At tragic times in my life, when disastrous circumstances overwhelm and all hope seems lost,I drown in despair. And I feel, unbelievably, even worse, because I as Friend, a follower of Jesus, am supposed to be one living in hope and joy. The Good News of Christian hope is the answer for the world of despairing humankind, of those who suffer in agony. So why am I caught in suffering and despair?
In the last several years of my life, I've reached a final nadir, lower than my own worst pessimism could have ever imagined. Keep in mind that I don't have terminal cancer, haven't lost loved ones in a tsunami like the one in Asia that killed hundreds of thousands, haven't lost my home...no, my own despair is in the midst of the relative comfort of California where most citizens live with more physical necessities and amenities than 99% of humankind have ever had.

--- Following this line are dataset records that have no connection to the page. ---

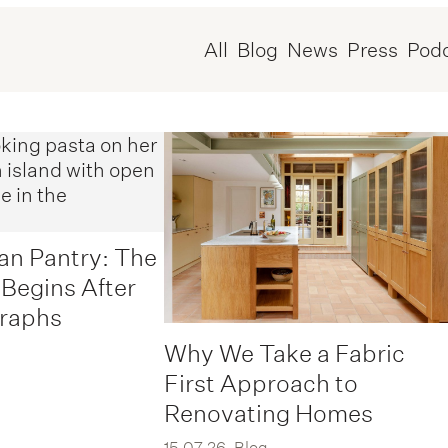
All
Blog
News
Press
Pod
an Pantry: The
 Begins After
graphs
Why We Take a Fabric
First Approach to
Renovating Homes
15.07.26
Blog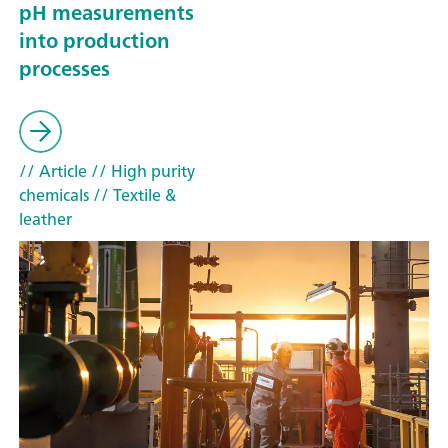
pH measurements
into production
processes
// Article
// High purity
chemicals
// Textile &
leather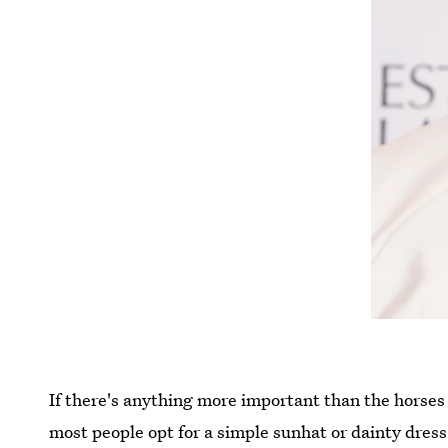
If there's anything more important than the horses 
most people opt for a simple sunhat or dainty dres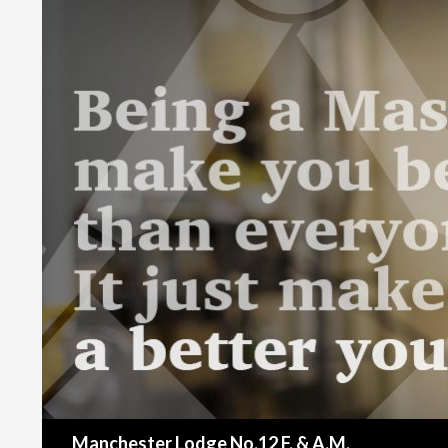
Search
Manchester Lodge No.12 F. & A.M.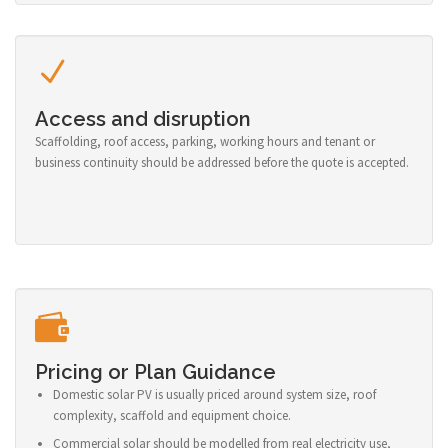
Access and disruption
Scaffolding, roof access, parking, working hours and tenant or
business continuity should be addressed before the quote is accepted.
Pricing or Plan Guidance
Domestic solar PV is usually priced around system size, roof
complexity, scaffold and equipment choice.
Commercial solar should be modelled from real electricity use,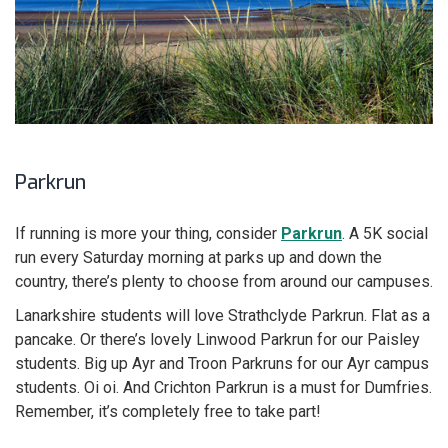
Parkrun
If running is more your thing, consider
Parkrun
. A 5K social
run every Saturday morning at parks up and down the
country, there’s plenty to choose from around our campuses.
Lanarkshire students will love Strathclyde Parkrun. Flat as a
pancake. Or there’s lovely Linwood Parkrun for our Paisley
students. Big up Ayr and Troon Parkruns for our Ayr campus
students. Oi oi. And Crichton Parkrun is a must for Dumfries.
Remember, it’s completely free to take part!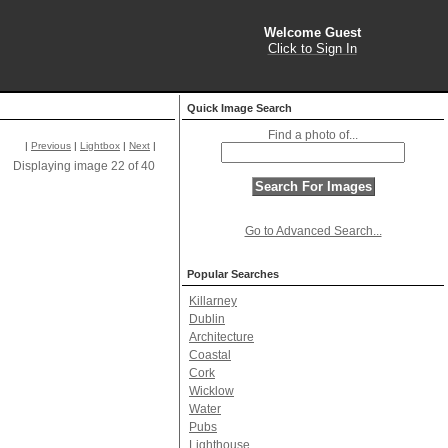
Welcome Guest
Click to Sign In
Quick Image Search
Find a photo of...
|
Previous
|
Lightbox
|
Next
|
Displaying image 22 of 40
Go to Advanced Search...
Popular Searches
Killarney
Dublin
Architecture
Coastal
Cork
Wicklow
Water
Pubs
Lighthouse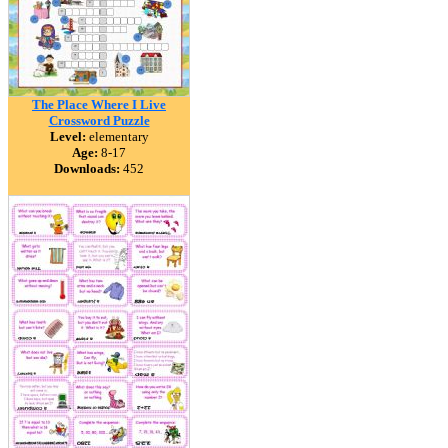
The Place Where I Live
Crossword Puzzle
Level:
elementary
Age:
8-17
Downloads:
452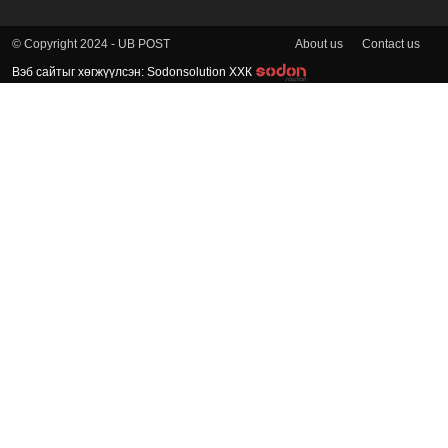
About us
Contact us
© Copyright 2024 - UB POST
Вэб сайтыг хөгжүүлсэн: Sodonsolution ХХК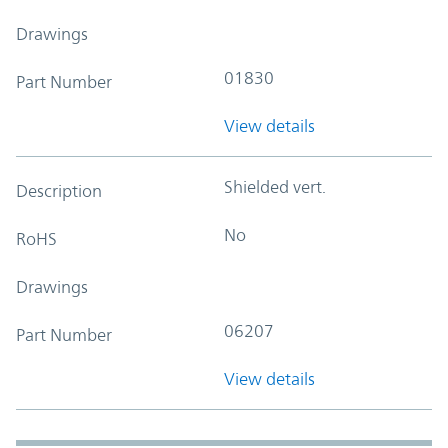
Drawings
01830
Part Number
View details
Shielded vert.
Description
No
RoHS
Drawings
06207
Part Number
View details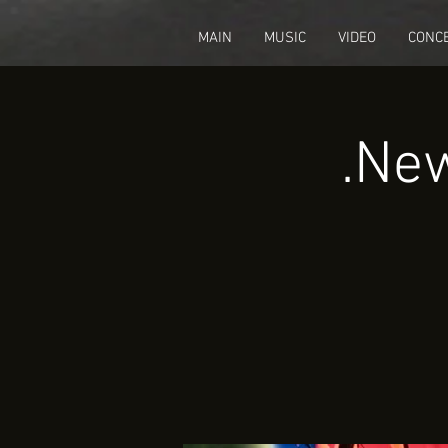
fbq('track', 'CompleteRegistration');
MAIN
MUSIC
VIDEO
CONC
New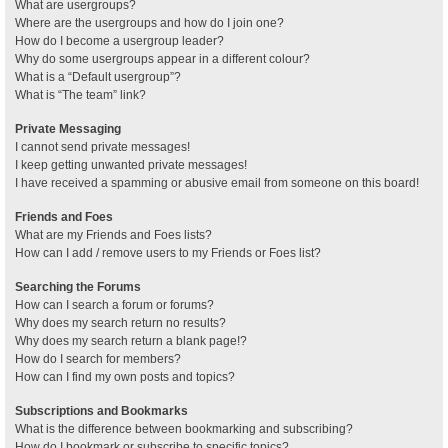
What are usergroups?
Where are the usergroups and how do I join one?
How do I become a usergroup leader?
Why do some usergroups appear in a different colour?
What is a “Default usergroup”?
What is “The team” link?
Private Messaging
I cannot send private messages!
I keep getting unwanted private messages!
I have received a spamming or abusive email from someone on this board!
Friends and Foes
What are my Friends and Foes lists?
How can I add / remove users to my Friends or Foes list?
Searching the Forums
How can I search a forum or forums?
Why does my search return no results?
Why does my search return a blank page!?
How do I search for members?
How can I find my own posts and topics?
Subscriptions and Bookmarks
What is the difference between bookmarking and subscribing?
How do I bookmark or subscribe to specific topics?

But my particular despair--within my own life--is still genuine and debilitating and
destructive, keeping me often from accomplishing more in the world to reduce others' suffering. However rather than dwell on the ugly facts, let me hasten to a contradictorily wondrous discovery that came to me one day deep in my bereft hopelessness. It suddenly dawned on me that Jesus, though the Son of God--is there with me--with all of us who suffer. I am not talking about his triumph but of his own despair, his cry from the cross--"My God, my God, why have you forsaken me?" Matthew 27:46
Now I had heard and read those words umpteem times in my life before, but in the past they had been words to study, to feret out their literary relationship to previous texts in the Old Testament, to understand their abstract theological meaning...But now, suddenly,they were words for me, words that made me realize Jesus has been where I am, has felt that hopelessness that totally empties and yet gluts one with agony. He has gone deeper into hopeless despair than any drowning of my own loss. And he suffered the agony of the loss of any closeness to God not only when he lost his career, his relationships with others, his family, was betrayed, and endured physical pain--he suffered all of those--but in the end he was numbered with the criminals, the terrorists, the rejects on a cruel Roman torture device where the pain was unbearable. In Roman justice only the worst of the worst were assigned to the cross.

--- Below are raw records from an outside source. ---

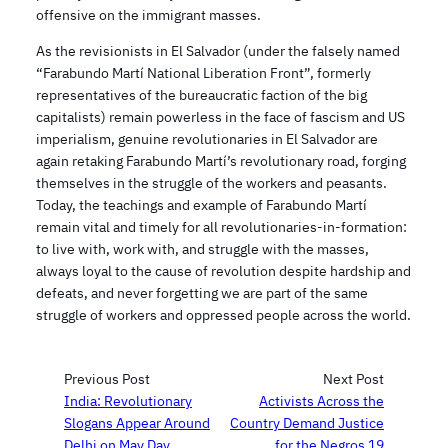
offensive on the immigrant masses.
As the revisionists in El Salvador (under the falsely named
“Farabundo Martí National Liberation Front”, formerly
representatives of the bureaucratic faction of the big
capitalists) remain powerless in the face of fascism and US
imperialism, genuine revolutionaries in El Salvador are
again retaking Farabundo Martí’s revolutionary road, forging
themselves in the struggle of the workers and peasants.
Today, the teachings and example of Farabundo Martí
remain vital and timely for all revolutionaries-in-formation:
to live with, work with, and struggle with the masses,
always loyal to the cause of revolution despite hardship and
defeats, and never forgetting we are part of the same
struggle of workers and oppressed people across the world.
Previous Post
Next Post
India: Revolutionary
Activists Across the
Slogans Appear Around
Country Demand Justice
Delhi on May Day
for the Negros 19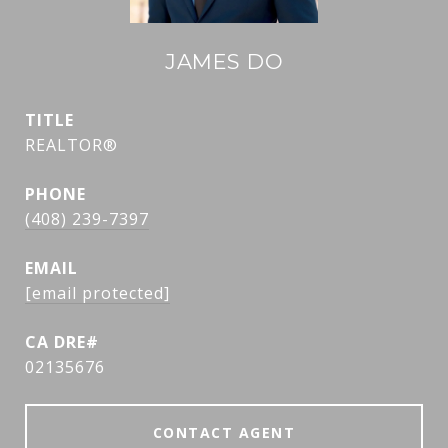
JAMES DO
TITLE
REALTOR®
PHONE
(408) 239-7397
EMAIL
[email protected]
02135676
CONTACT AGENT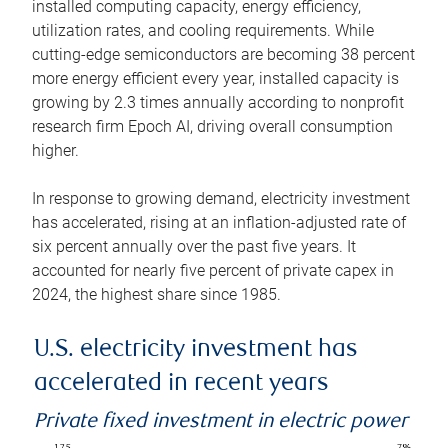
installed computing capacity, energy efficiency,
utilization rates, and cooling requirements. While
cutting-edge semiconductors are becoming 38 percent
more energy efficient every year, installed capacity is
growing by 2.3 times annually according to nonprofit
research firm Epoch AI, driving overall consumption
higher.
In response to growing demand, electricity investment
has accelerated, rising at an inflation-adjusted rate of
six percent annually over the past five years. It
accounted for nearly five percent of private capex in
2024, the highest share since 1985.
U.S. electricity investment has
accelerated in recent years
Private fixed investment in electric power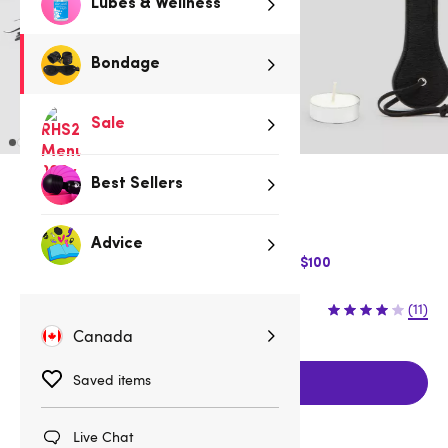
Lubes & Wellness
Bondage
Sale
Best Sellers
Low stock
Be quick, last few remaining!
Advice
$10 Off Express Shipping when you spend $100
$54.95
(11)
Canada
Saved items
Add to cart
Live Chat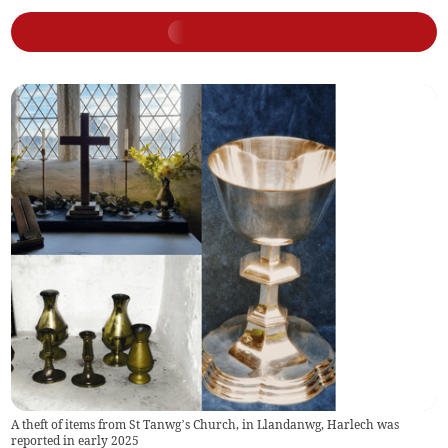
A theft of items from St Tanwg’s Church, in Llandanwg, Harlech was
reported in early 2025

And with this shocking discovery--that even the Son of God came to a time in his life when he experienced ultimate despair and felt totally abandoned--I realize that there is still hope for me (and for all others who suffer much worse than myself).

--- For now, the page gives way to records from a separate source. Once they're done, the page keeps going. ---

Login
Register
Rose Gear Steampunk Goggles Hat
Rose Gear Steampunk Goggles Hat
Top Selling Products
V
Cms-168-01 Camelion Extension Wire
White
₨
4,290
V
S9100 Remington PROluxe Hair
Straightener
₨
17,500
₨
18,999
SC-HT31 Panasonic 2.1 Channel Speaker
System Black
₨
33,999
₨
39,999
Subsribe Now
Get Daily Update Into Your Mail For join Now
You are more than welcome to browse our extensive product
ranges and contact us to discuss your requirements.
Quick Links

And then came back to me memories of the many spiritual leaders who also at times lost any sense of hope, who felt abandoned by the very One who was centermost in their lives. It never ceases to trouble and shock me when I re-read in the Gospels how even John the Baptist, who had first announced Jesus as God's Chosen One, later in prison became so lost in his grief that he doubted that Jesus was truly God's answer to human suffering and evil.
From St. John of the Cross to George Fox to Henri Nouwen, so many Christians who have lived for hope have gone through 'dark nights of the soul' when all assurance has seemed lost. George Fox at one point spoke of how he experienced an "ocean of darkness." As I recall, he suffered with despair for at least two weeks, so bereft that he lay in bed unable to function.
Now at this point in my reflection I could launch into the traditional Gospel message of salvation that energized the first Quakers so deeply they traveled across the known world to share their faith--and I do, very deeply, have faith in that wondrous story--but my intention in this meditation is of a different sort; it's to communicate the vital truth that no matter how deep our loss, how terrible our agony, how absolute and ultimate our despair, God is there for us within our terrible loss. Indeed, he has suffered so deeply and so ultimately; he carries within his essence the pain and suffering of us all, indeed of all the pain and suffering of the Cosmos. Before God saves, he loves, identifies, experiences, suffers with us.
Of course, this makes no sense from a scientific or mathmatical point of view. It is spriitually discerned, an ethical truth not a sense observation. God is not an object that can be weighed in objective scales. God is the source of all being so can only be known subjectively.
We should seek to love God with all of our mind, however ultimately God is beyond human comprehension. But the wonder of wonders is that this Ultimate Reality actually cares and suffers with us and for us--we finite beings, conscious primates on a small planet in minor solar system in one small edged swirl of the cosmos.
Despite the ruthless nature of the observable world, the good news is first and foremost that Ultimate Truth experiences what we experience and most deeply loves us even at our worst.
Despite my best efforts, I've never been able to give myself to God ultimately, except in fragmented inspired moments. But thank God he, in contrast, has given himself ultimately to us.